Distribution of Oryzomys gorgasi (blue) and the related O. couesi (red) in northwestern South America.
Synonyms
  • Oryzomys gorgasi Hershkovitz, 1971
  • Oryzomys curasoae McFarlane and Debrot, 2001

Oryzomys gorgasi, also known as Gorgas's oryzomys or Gorgas's rice rat, is a rodent in the genus Oryzomys of family Cricetidae. First collected as a living animal in 1967, it is known from only a few localities, including a freshwater swamp in the lowlands of northwestern Colombia and a mangrove islet in northwestern Venezuela. It formerly occurred on the island of Curaçao off northwestern Venezuela; this extinct population has been described as a separate species, Oryzomys curasoae, but does not differ morphologically from mainland populations.

Oryzomys gorgasi is a medium-sized, brownish species with large, semiaquatically specialized feet. It differs from other Oryzomys species in several features of its skull. Its diet includes crustaceans, insects, and plant material, and parasitic nematodes infect it. The species is listed as "Endangered" by the International Union for Conservation of Nature due to destruction of its habitat and competition with the introduced black rat (Rattus rattus).

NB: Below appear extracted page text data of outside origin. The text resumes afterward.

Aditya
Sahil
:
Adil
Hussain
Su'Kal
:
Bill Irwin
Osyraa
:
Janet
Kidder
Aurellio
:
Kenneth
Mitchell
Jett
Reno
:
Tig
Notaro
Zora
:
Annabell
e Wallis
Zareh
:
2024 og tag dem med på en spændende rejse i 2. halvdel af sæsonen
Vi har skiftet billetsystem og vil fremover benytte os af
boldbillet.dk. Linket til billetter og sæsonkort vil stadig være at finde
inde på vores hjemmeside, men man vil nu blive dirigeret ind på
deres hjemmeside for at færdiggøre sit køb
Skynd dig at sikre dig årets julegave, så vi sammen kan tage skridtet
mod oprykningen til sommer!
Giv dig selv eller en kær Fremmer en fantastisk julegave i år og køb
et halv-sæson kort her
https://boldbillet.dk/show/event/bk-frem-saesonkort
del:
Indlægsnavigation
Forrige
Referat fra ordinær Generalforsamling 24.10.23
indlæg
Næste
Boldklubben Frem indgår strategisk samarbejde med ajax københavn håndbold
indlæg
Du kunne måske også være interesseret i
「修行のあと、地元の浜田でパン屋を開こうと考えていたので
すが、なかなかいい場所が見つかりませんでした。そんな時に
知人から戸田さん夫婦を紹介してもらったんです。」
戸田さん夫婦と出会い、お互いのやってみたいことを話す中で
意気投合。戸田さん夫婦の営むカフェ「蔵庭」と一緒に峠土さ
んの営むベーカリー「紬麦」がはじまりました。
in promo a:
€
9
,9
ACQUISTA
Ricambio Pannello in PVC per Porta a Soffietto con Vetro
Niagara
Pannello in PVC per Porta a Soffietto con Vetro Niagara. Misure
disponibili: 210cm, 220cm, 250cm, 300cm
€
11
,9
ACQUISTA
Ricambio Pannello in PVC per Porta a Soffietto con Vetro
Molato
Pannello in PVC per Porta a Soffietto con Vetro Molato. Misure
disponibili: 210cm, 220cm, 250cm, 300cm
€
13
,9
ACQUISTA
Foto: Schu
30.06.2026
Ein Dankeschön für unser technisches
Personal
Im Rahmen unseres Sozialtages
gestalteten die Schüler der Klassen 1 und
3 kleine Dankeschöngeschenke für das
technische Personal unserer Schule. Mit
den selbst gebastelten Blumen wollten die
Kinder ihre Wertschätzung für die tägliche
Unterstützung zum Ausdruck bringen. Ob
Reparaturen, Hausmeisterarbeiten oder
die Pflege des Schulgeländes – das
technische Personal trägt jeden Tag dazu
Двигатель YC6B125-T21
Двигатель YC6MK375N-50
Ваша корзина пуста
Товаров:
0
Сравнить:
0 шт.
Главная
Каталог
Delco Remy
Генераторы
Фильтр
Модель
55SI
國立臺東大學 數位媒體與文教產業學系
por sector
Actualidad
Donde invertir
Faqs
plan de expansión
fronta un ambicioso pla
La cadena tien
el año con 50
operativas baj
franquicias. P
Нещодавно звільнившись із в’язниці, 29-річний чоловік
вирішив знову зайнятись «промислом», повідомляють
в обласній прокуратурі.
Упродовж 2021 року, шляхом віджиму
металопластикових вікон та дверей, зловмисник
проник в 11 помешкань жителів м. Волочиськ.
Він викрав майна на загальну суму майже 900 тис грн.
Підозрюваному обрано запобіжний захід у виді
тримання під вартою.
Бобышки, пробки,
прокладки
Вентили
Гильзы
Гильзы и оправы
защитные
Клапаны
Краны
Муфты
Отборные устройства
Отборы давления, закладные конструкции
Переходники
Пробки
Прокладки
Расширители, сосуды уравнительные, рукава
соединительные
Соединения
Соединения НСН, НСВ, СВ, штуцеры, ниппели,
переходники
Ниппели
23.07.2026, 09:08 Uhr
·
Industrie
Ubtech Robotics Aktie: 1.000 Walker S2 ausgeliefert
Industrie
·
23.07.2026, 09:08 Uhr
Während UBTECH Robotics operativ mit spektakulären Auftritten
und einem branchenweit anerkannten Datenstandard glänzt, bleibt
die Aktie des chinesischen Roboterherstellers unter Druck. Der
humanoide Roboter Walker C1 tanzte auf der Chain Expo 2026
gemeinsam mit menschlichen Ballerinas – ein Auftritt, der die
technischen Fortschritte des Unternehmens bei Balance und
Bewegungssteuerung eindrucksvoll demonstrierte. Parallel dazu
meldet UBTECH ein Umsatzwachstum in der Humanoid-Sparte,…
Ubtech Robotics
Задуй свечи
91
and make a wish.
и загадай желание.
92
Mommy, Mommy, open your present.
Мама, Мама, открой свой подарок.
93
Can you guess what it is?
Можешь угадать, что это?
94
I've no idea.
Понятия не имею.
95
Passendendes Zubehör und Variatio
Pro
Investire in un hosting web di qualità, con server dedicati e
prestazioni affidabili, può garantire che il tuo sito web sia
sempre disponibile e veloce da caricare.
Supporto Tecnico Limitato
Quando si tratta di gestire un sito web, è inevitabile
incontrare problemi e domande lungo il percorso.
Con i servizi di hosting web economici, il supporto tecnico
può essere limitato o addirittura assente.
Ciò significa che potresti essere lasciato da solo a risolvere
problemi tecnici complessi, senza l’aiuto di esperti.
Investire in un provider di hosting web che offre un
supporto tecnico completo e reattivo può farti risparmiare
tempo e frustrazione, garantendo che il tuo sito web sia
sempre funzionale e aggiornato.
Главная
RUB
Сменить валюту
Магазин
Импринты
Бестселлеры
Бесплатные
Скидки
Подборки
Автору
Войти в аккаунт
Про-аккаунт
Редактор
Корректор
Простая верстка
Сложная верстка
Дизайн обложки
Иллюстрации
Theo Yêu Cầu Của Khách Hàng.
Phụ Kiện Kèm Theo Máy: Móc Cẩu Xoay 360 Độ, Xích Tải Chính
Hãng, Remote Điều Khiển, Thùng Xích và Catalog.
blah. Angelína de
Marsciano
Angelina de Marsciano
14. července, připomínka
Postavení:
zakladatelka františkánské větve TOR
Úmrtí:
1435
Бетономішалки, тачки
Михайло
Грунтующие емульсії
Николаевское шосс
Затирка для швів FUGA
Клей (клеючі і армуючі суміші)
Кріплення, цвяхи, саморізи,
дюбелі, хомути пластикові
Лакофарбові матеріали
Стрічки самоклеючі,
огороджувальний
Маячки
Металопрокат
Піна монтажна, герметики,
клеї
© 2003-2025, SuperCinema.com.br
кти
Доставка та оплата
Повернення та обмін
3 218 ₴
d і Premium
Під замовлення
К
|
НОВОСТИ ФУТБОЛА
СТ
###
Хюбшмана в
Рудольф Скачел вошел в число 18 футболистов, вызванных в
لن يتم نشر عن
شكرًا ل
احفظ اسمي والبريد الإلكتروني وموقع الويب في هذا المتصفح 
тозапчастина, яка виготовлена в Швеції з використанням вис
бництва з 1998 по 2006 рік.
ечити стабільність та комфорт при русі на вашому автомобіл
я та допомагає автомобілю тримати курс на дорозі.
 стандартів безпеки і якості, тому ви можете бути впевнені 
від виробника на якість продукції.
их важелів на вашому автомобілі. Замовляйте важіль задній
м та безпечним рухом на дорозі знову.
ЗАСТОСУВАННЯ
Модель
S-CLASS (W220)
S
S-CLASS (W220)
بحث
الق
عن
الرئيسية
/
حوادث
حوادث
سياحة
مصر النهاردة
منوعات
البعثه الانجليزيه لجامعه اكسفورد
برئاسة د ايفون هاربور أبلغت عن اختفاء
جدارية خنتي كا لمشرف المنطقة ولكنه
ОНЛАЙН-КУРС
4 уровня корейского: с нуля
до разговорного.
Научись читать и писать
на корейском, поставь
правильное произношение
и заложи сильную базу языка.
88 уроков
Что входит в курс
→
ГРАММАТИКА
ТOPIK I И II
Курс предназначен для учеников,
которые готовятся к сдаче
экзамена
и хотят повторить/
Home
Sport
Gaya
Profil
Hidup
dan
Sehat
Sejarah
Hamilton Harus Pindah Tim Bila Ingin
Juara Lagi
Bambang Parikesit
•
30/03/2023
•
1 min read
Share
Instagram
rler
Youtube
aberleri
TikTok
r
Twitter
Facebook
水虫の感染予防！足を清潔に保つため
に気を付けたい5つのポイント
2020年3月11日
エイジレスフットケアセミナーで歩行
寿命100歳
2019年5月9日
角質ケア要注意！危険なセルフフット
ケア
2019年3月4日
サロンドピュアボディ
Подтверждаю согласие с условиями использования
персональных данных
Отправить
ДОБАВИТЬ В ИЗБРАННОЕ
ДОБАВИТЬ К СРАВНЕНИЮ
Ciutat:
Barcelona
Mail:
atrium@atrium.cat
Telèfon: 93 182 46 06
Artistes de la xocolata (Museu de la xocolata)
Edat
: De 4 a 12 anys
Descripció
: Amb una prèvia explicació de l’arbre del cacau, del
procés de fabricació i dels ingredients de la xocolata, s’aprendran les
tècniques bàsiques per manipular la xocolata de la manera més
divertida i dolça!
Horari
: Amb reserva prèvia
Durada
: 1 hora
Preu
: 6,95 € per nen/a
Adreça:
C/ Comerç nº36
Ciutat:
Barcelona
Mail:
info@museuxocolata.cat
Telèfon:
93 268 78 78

Oryzomys gorgasi was first found in Antioquia Department of northwestern Colombia in 1967 during an expedition by the U.S. Army Medical Department and the Gorgas Memorial Laboratory. In 1971, Field Museum zoologist Philip Hershkovitz described a new species, Oryzomys gorgasi, on the basis of the single known specimen, an old male. He named the animal after physician William Crawford Gorgas, the namesake of the Gorgas Memorial Laboratory. Hershkovitz considered the new species most closely related to Oryzomys palustris, which at the time included North and Central American populations now divided into several species, including the marsh rice rat (O. palustris) and O. couesi. The species was not recorded again until 2001, when Venezuelan zoologist J. Sánchez H. and coworkers reported on 11 specimens collected in coastal northwestern Venezuela in 1992, 700 km (430 mi) from the Colombian locality. They confirmed that O. gorgasi is a distinct species related to the O. palustris group.